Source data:

:::::

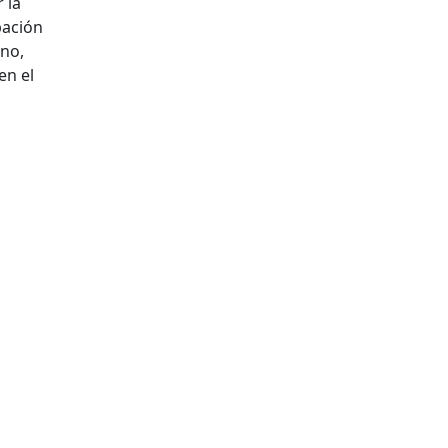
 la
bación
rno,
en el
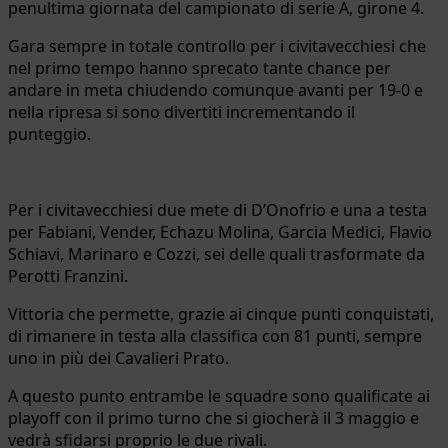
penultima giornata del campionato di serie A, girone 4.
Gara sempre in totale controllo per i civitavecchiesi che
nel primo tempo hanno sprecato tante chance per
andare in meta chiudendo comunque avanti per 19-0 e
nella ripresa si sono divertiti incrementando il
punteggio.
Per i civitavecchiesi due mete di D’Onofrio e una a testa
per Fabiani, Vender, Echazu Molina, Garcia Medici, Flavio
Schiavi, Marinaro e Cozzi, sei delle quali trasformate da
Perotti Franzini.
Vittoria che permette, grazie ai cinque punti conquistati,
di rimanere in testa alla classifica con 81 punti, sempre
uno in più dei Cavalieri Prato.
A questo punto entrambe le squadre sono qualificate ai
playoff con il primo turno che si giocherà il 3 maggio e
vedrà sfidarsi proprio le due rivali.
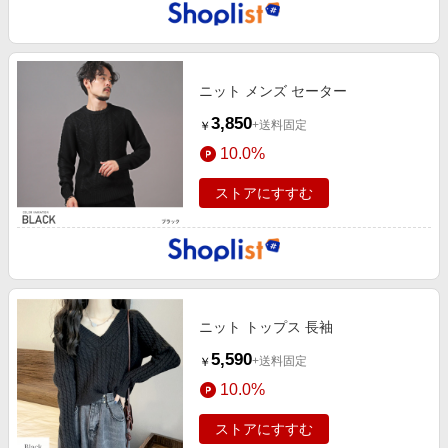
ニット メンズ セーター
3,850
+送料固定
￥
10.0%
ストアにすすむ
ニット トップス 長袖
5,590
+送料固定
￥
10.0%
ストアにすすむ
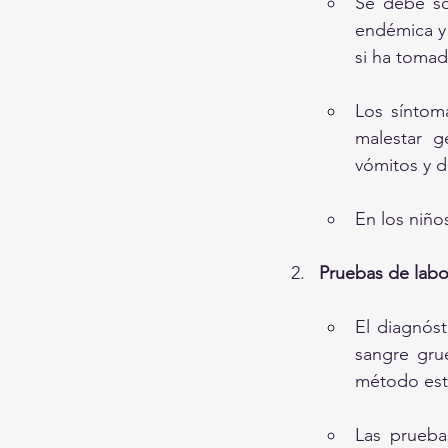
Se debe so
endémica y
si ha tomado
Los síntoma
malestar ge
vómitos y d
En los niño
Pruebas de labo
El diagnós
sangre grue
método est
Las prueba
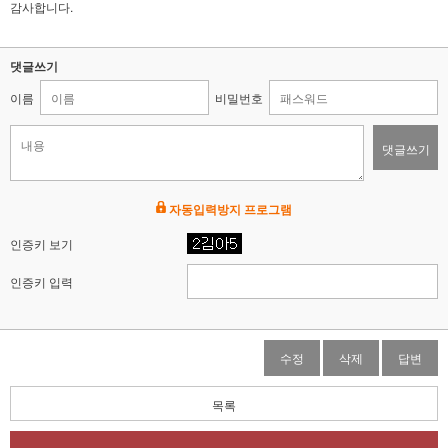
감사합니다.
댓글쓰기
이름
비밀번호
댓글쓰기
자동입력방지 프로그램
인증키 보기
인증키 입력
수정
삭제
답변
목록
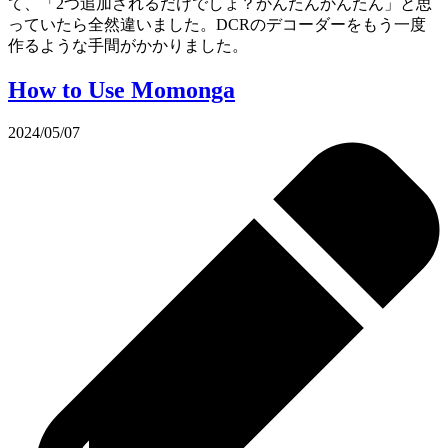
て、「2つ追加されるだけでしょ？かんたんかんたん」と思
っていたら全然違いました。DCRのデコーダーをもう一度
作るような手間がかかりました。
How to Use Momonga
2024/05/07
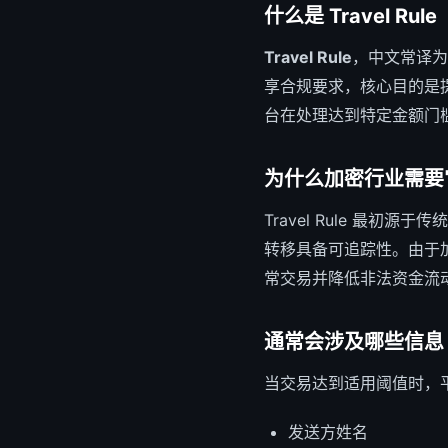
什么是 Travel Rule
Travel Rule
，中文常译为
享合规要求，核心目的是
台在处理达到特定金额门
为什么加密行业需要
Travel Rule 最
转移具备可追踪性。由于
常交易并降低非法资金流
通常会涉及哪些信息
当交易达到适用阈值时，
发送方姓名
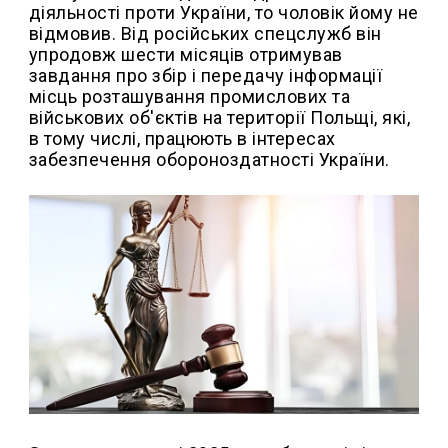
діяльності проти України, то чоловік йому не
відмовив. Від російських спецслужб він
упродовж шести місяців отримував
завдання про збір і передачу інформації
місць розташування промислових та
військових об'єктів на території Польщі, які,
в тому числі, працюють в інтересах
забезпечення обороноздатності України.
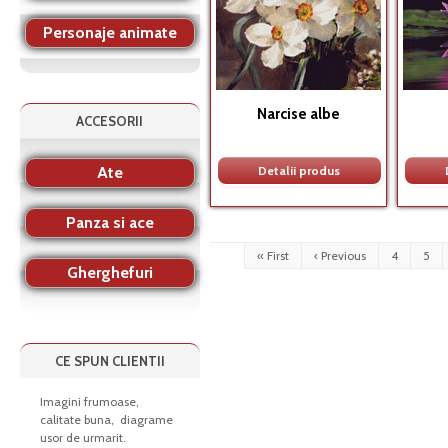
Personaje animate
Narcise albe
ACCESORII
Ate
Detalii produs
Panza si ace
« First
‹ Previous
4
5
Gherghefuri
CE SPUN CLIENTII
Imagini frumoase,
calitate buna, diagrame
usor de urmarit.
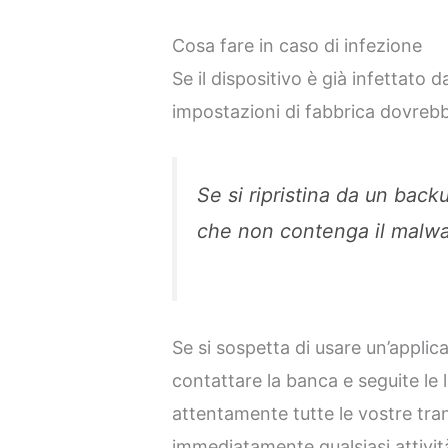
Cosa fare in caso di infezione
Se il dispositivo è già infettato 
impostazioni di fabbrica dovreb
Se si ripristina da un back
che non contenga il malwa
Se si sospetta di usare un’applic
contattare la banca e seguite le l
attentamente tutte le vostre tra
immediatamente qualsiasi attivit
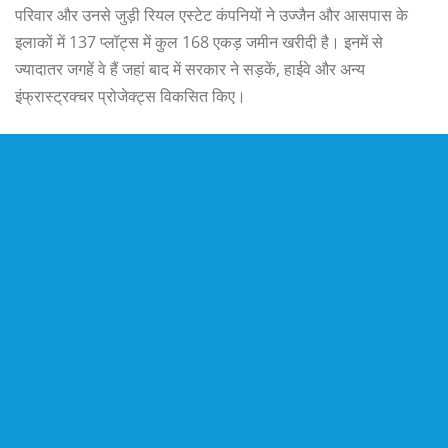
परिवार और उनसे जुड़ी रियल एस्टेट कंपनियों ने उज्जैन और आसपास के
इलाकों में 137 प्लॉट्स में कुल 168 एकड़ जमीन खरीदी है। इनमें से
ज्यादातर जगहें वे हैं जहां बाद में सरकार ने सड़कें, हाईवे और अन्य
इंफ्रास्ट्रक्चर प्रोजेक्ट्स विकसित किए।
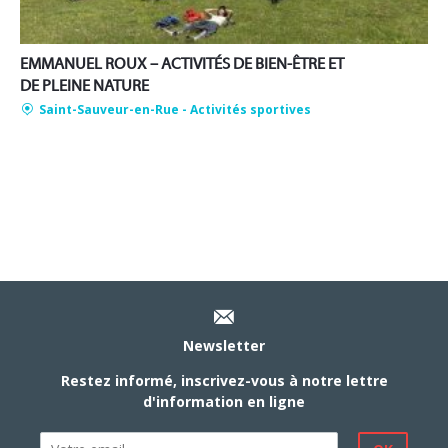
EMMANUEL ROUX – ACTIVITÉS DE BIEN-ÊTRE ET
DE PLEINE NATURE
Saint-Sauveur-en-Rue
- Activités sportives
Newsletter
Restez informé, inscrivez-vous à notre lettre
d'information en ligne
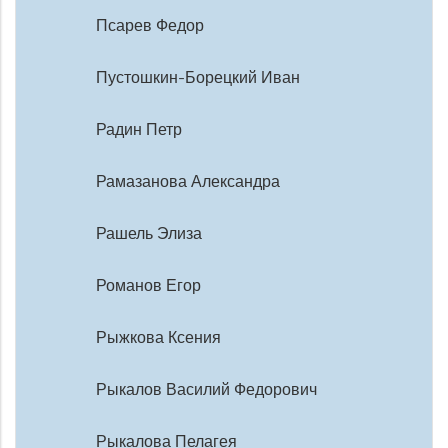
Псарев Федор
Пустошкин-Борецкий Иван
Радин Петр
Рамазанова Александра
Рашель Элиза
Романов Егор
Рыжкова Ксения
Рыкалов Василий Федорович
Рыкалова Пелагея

:::::

_Exercise brief_
Look above for the line with "ニット メンズ セーター" and the line with "відмовив. Від російських спецслужб він". Copy them and every line between, exactly, but no pictures.

_Response to this exercise_
ニット メンズ セーター
3,850
+送料固定
￥
10.0%
ストアにすすむ
ニット トップス 長袖
5,590
+送料固定
￥
10.0%
ストアにすすむ
Se debe so
endémica y
si ha tomado
Los síntoma
malestar ge
vómitos y d
En los niño
Pruebas de labo
El diagnós
sangre grue
método est
Las prueba
감사합니다.
댓글쓰기
이름
비밀번호
댓글쓰기
자동입력방지 프로그램
인증키 보기
인증키 입력
수정
삭제
답변
목록
て、「2つ追加されるだけでしょ？かんたんかんたん」と思
っていたら全然違いました。DCRのデコーダーをもう一度
作るような手間がかかりました。
How to Use Momonga
2024/05/07
什么是 Travel Rule
Travel Rule
，中文常译为
享合规要求，核心目的是
台在处理达到特定金额门
为什么加密行业需要
Travel Rule 最
转移具备可追踪性。由于
常交易并降低非法资金流
通常会涉及哪些信息
当交易达到适用阈值时，
发送方姓名
діяльності проти України, то чоловік йому не
відмовив. Від російських спецслужб він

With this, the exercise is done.